Ce type de projets est monnaie courante en Alberta depuis plusieurs années; pensons notamment à l’Alberta Carbon Trunk Line et au projet Quest de Shell, qui représentent collectivement un investissement public de 1,24 G$ d’ici 2025. Le financement de sept autres projets de CUSC par l’entremise d’un investissement de 131 M$ dans le cadre de l’Industrial Energy Efficiency and Carbon Capture Utilization and Storage Grant Program a par ailleurs été annoncé en novembre. De nombreux projets de CUSC privés ont aussi été annoncés en 2021, notamment le projet Alberta Carbon Grid dévoilé en juin par Pembina Pipeline Corporation et TC Énergie de même que le projet Polaris de Shell annoncé en juillet.

Le régime réglementaire de l’Alberta pour ce qui touche les activités de CUSC se base largement sur le cadre qui régit actuellement le pétrole et le gaz, entre autres la Carbon Sequestration Tenure Regulation de 2011. Le gouvernement albertain a déclaré en mai 2021 ne pas envisager de changements immédiats à la législation et à la réglementation existantes; il demeure toutefois ouvert à y apporter des modifications si nécessaire. L’évolution constante de l’industrie du CUSC et des technologies connexes demandera vraisemblablement des ajouts aux lois et aux règlements actuels.

Norme sur les combustibles propres (« NCP »)

Actuellement au stade de projet de règlement, la mouture définitive de l’importante NCP devrait être publiée au printemps 2022, avec prise d’effet au mois de décembre.

Dans l’intervalle, Environnement et Changement climatique Canada a publié le très attendu modèle d’analyse du cycle de vie des combustibles, qui permettra aux utilisateurs qui adhèrent à la NCP de mieux comprendre la rentabilité de diverses activités et les possibilités d’obtention de crédits connexes.

Quelques ajustements de dernière minute pourraient être apportés à la NCP, mais tout indique que le Canada adoptera des mesures législatives sur les carburants à faible teneur en carbone en 2022.

Renvois relatifs aux émissions de GES

En mars 2021, la Cour suprême du Canada (« CSC ») a rendu des décisions dans trois renvois en provenance de la Saskatchewan, de l’Ontario et de l’Alberta, où la question en jeu était la constitutionnalité de la Loi sur la tarification de la pollution causée par les gaz à effet de serre (L.C. 2018, ch. 12, art.186).
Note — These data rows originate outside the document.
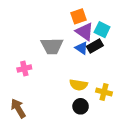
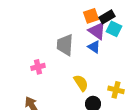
gray trapezoid: (52, 46) -> (65, 45), turned 95
black rectangle: (95, 46) -> (107, 17), moved
yellow semicircle: (78, 85) -> (81, 83), moved, turned -132

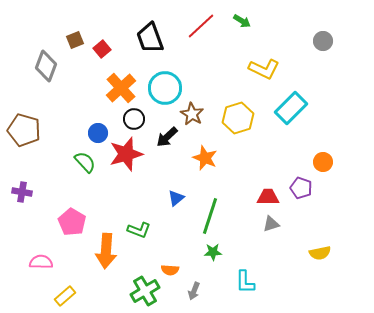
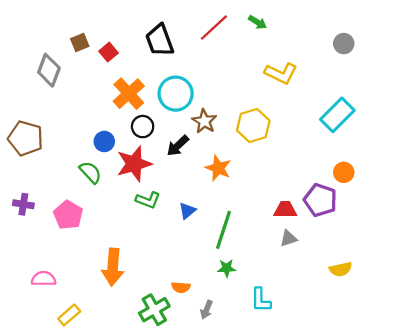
cyan rectangle: (291, 108) -> (337, 115), moved
purple pentagon: (301, 188) -> (320, 200), size x1.4
pink pentagon: (72, 222) -> (68, 215), moved
green L-shape: (139, 230) -> (148, 200), moved

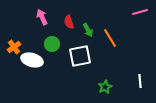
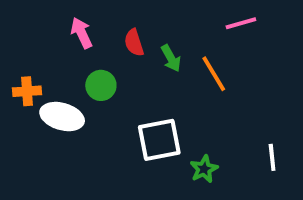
pink line: (140, 12) -> (241, 23), moved
orange cross: (14, 47) -> (27, 91), turned 32
white square: (80, 56) -> (159, 140), moved

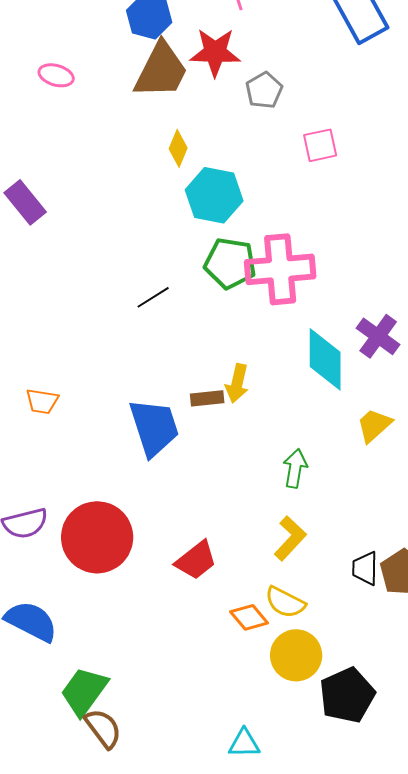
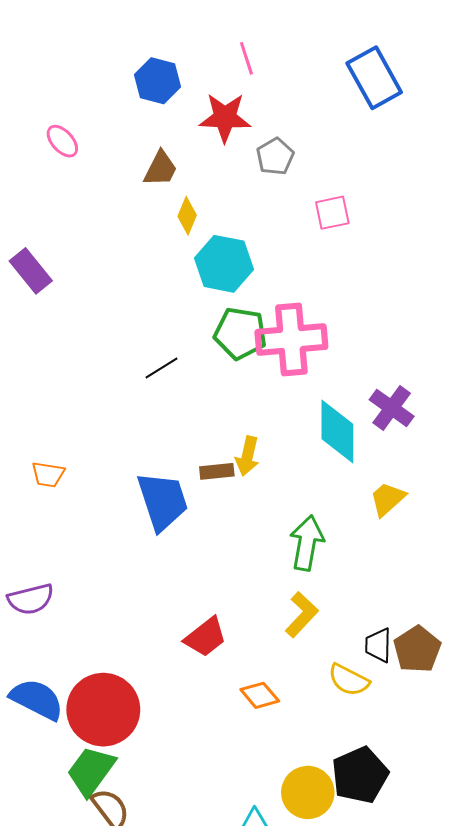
brown trapezoid: (161, 70) -> (161, 169), moved, size x0.6
pink ellipse: (56, 75) -> (62, 141), turned 32
green arrow: (295, 468) -> (307, 543), size x1.4
red circle: (97, 537) -> (103, 710), moved
yellow semicircle: (285, 602) -> (349, 680), moved
yellow circle: (296, 655) -> (308, 792), moved

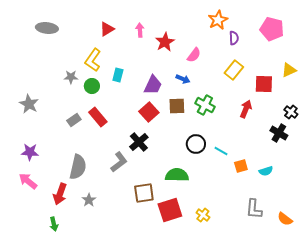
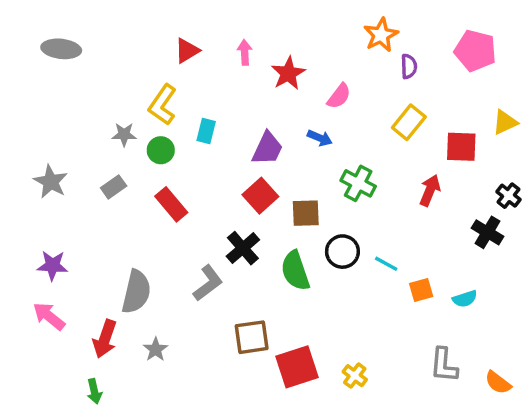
gray ellipse: (47, 28) -> (61, 49), moved
brown square: (177, 106) -> (306, 213), moved
gray rectangle: (74, 120) -> (114, 187), moved
green semicircle: (177, 175) -> (295, 271), moved, turned -110

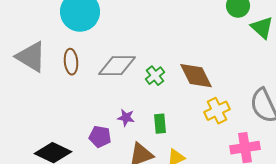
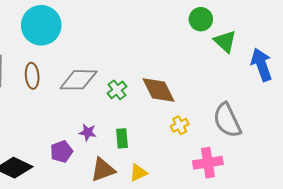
yellow cross: (217, 111) -> (180, 125), size x0.7
purple pentagon: (100, 137) -> (61, 152), turned -30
Dans un arrêt rendu par six juges contre trois, elle a confirmé que la LTPGES résultait d’un exercice valide du pouvoir fédéral de légiférer pour la paix, l’ordre et le bon gouvernement du Canada (le « pouvoir POBG »). Reportez-vous à notre article sur le sujet pour une analyse plus détaillée de la question.

La CSC a jugé que la matière véritable de la LTPGES était « l’établissement de normes nationales minimales de tarification rigoureuse des GES en vue de réduire les émissions de ces gaz », et qu’elle relevait par conséquent de la compétence fédérale au titre du pouvoir POBG. Elle a établi que la matière était suffisante pour être considérée comme étant d’intérêt national, que les provinces n’avaient pas la capacité de s’en occuper et que l’empiétement sur leur compétence était acceptable.
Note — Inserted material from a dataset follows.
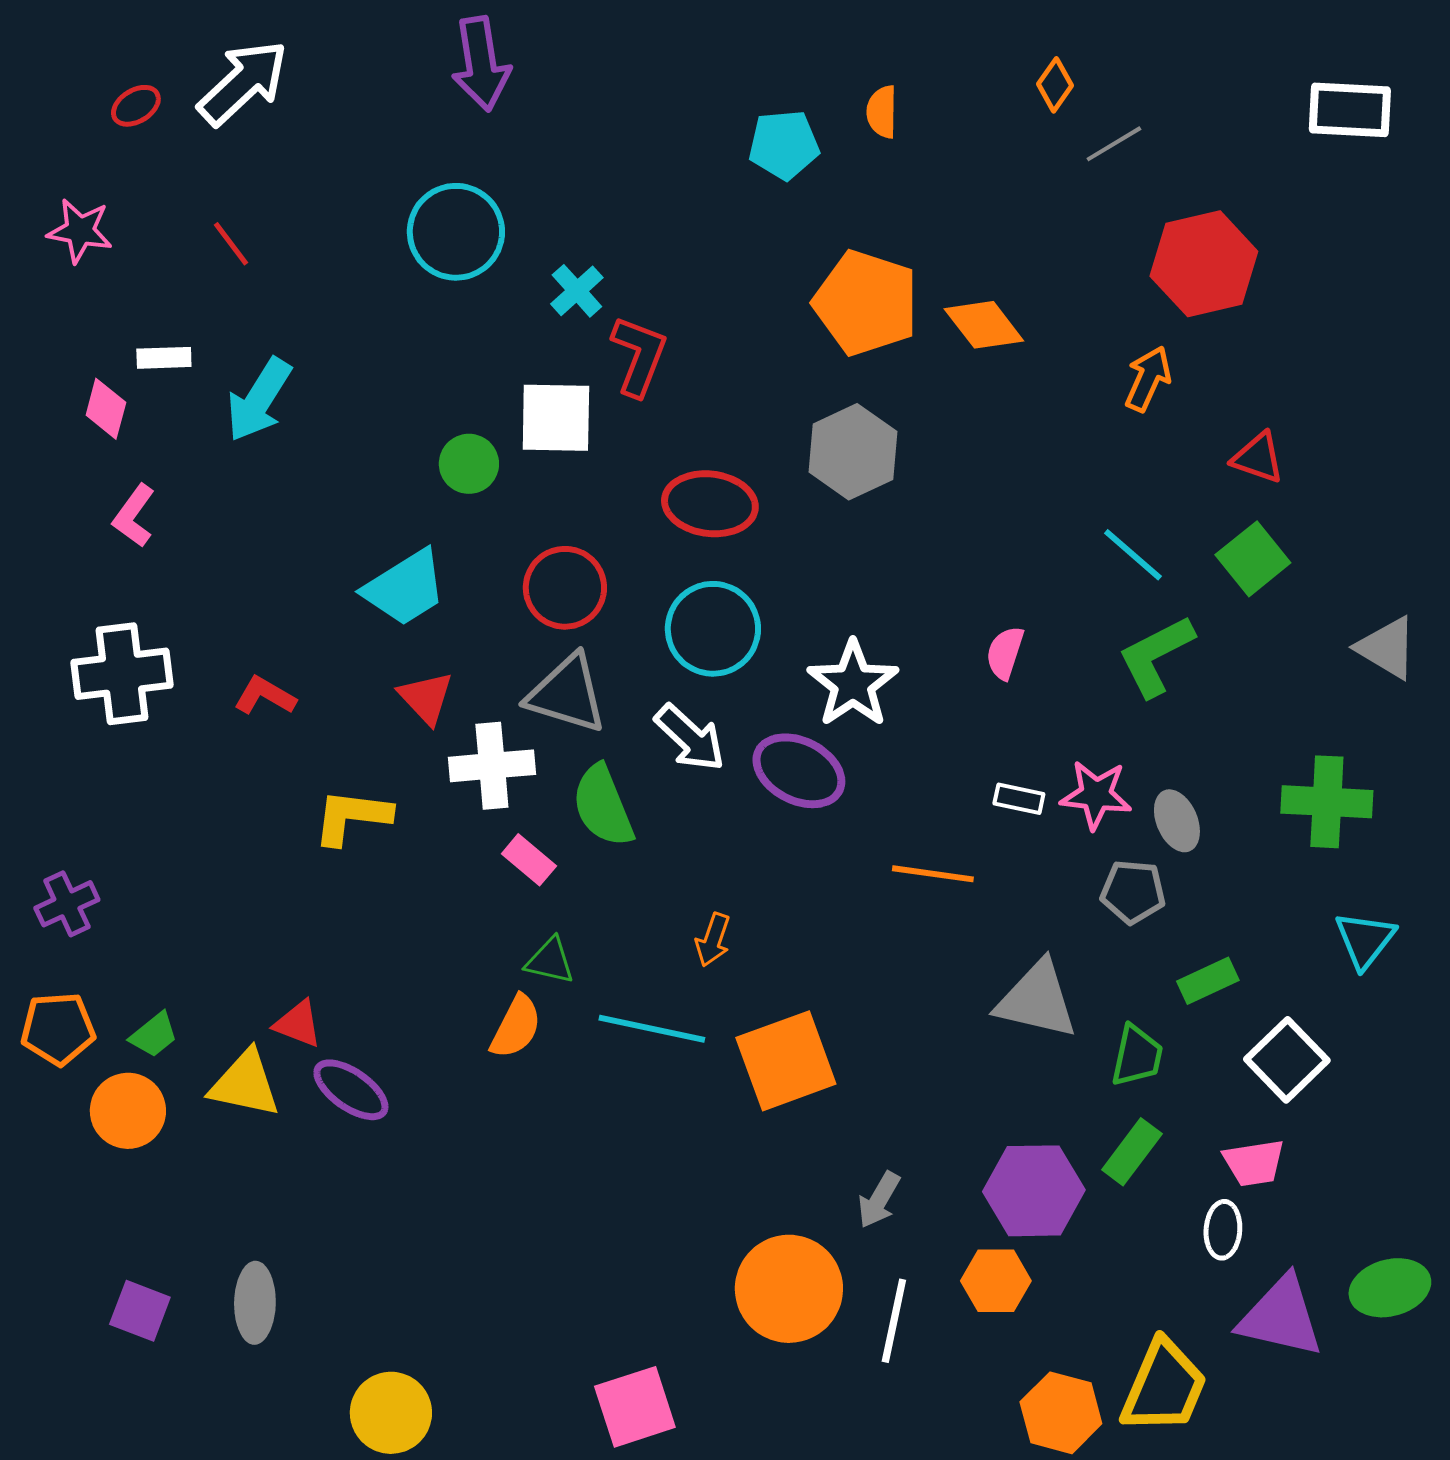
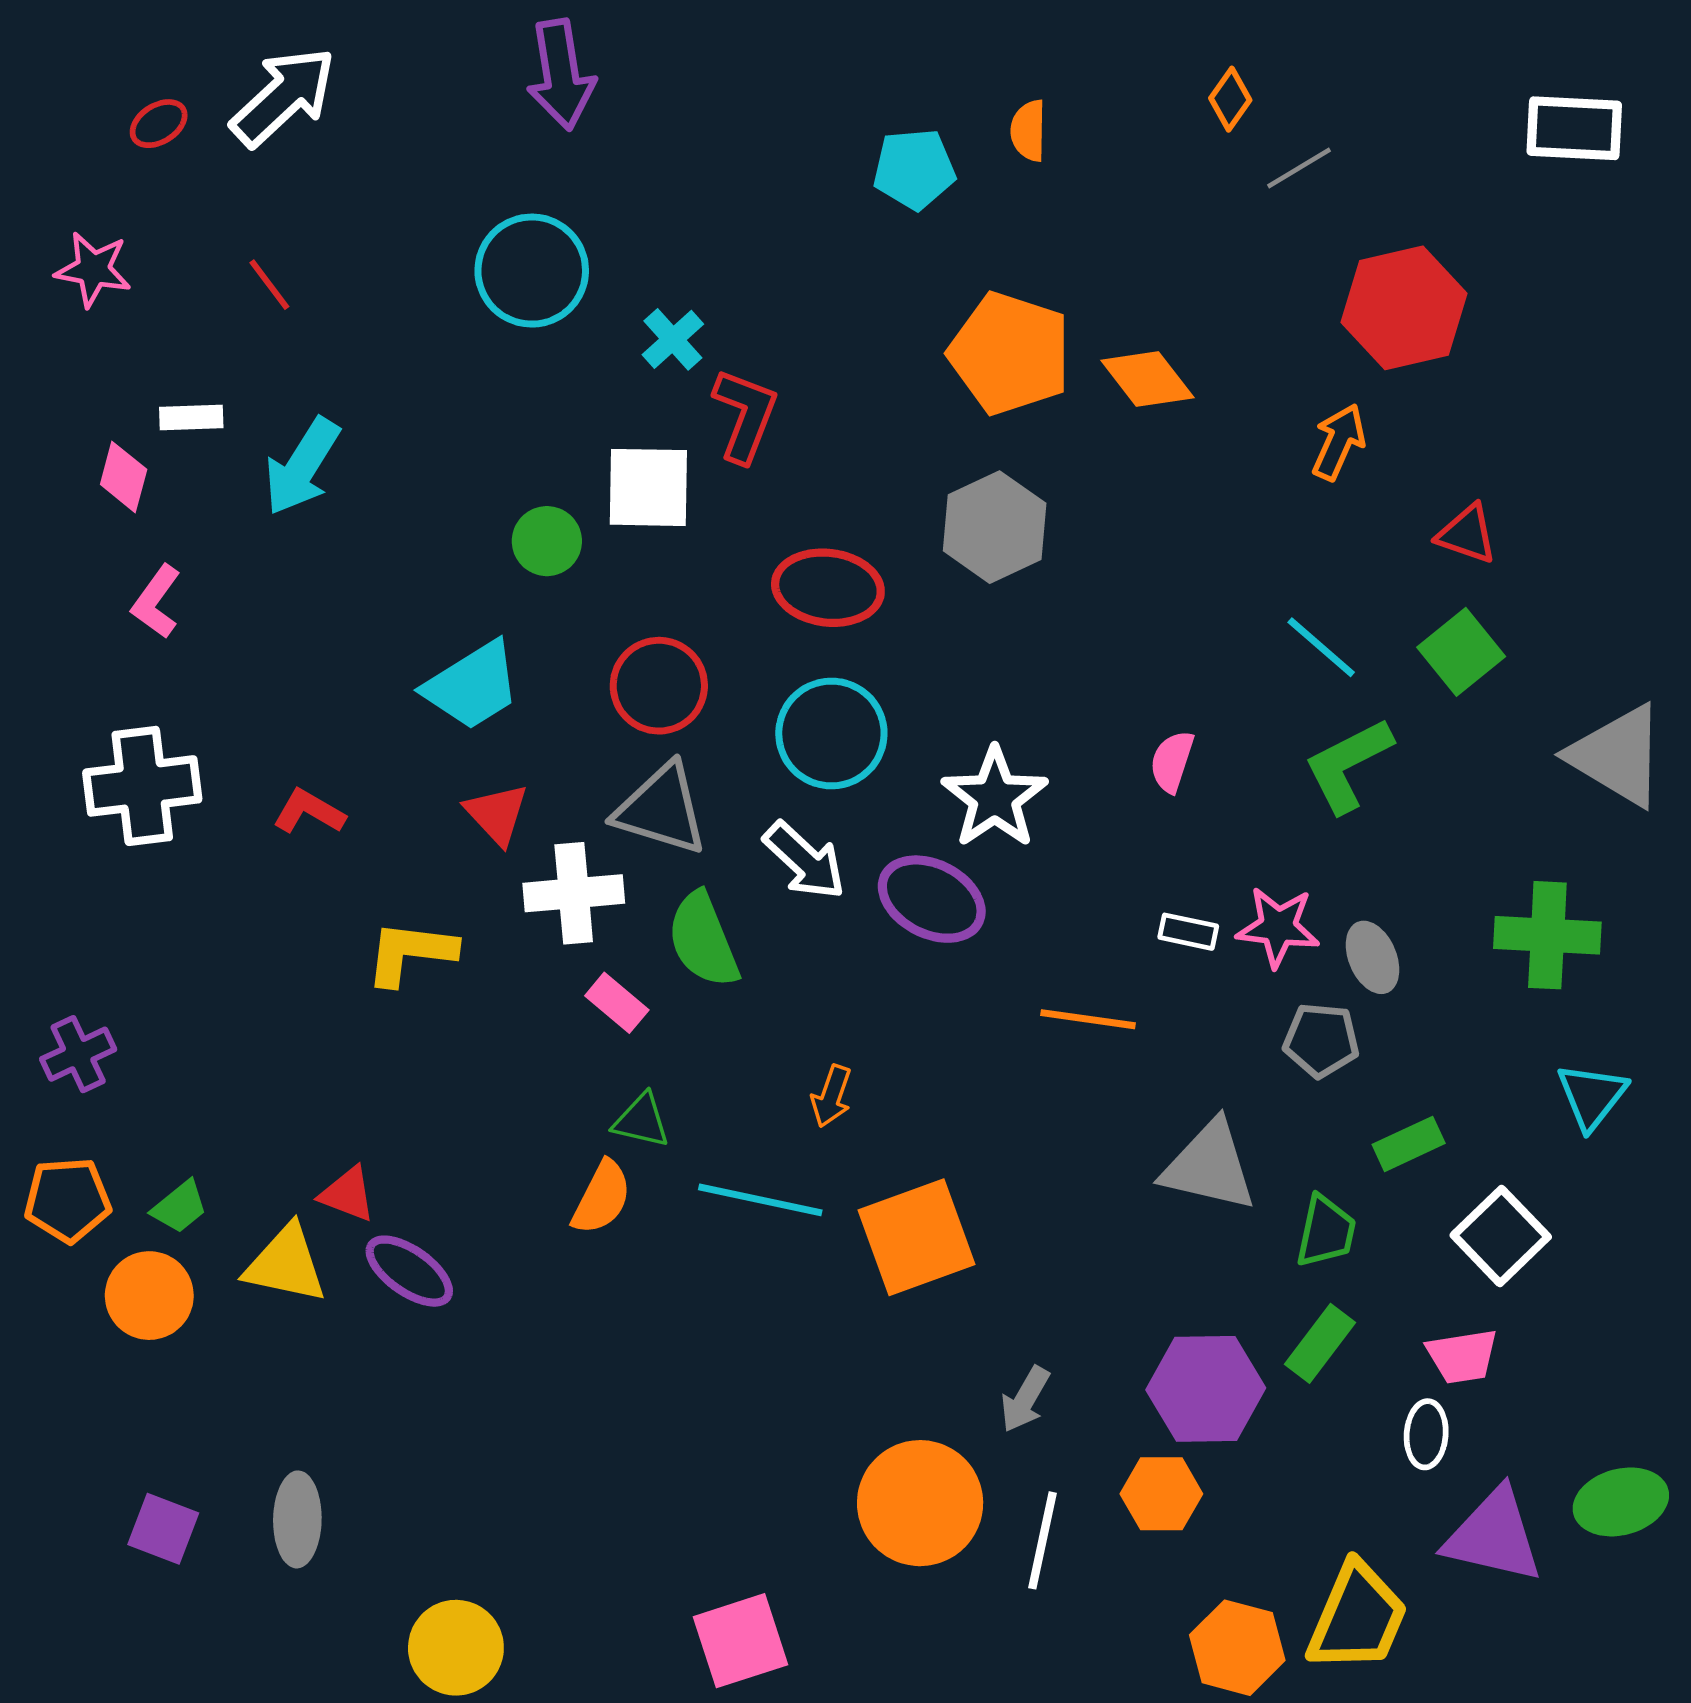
gray triangle: (1387, 648) -> (1617, 756), size x1.4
Cet arrêt a permis d’offrir une clarté et une certitude des plus nécessaires en ce qui a trait aux compétences fédérales et provinciales en matière de politique sur les changements climatiques, et pourrait avoir des répercussions sur des litiges futurs relatifs au partage des pouvoirs dans le secteur de l’énergie. De plus, la décision de la CSC pourrait influencer l’issue du renvoi d’un dossier de contestation de la Loi sur l’évaluation d’impact (« LEI ») fédérale par le gouvernement de l’Alberta entendu par la Cour d’appel de l’Alberta en février 2021.

Demande d’Enbridge relative à la canalisation principale

(Alan Ross, Laurie Ziola et Bradon Willms)

Le 26 novembre 2021, la Régie de l’énergie du Canada (« REC ») a publié ses Motifs de décision expliquant pourquoi elle avait refusé la demande de Pipelines Enbridge Inc. d’offrir un service de transport garanti équivalant à 90 % de la capacité disponible du plus grand réseau pipelinier au Canada. La REC a conclu que cette proposition était discriminatoire et contraire à l’obligation de transporteur public d’Enbridge, et qu’elle entraînerait l’établissement de droits injustes et déraisonnables. Par conséquent, le plus grand pipeline d’exportation de pétrole au Canada est tenu de continuer à fournir un service d’une capacité souscrite à 100 %.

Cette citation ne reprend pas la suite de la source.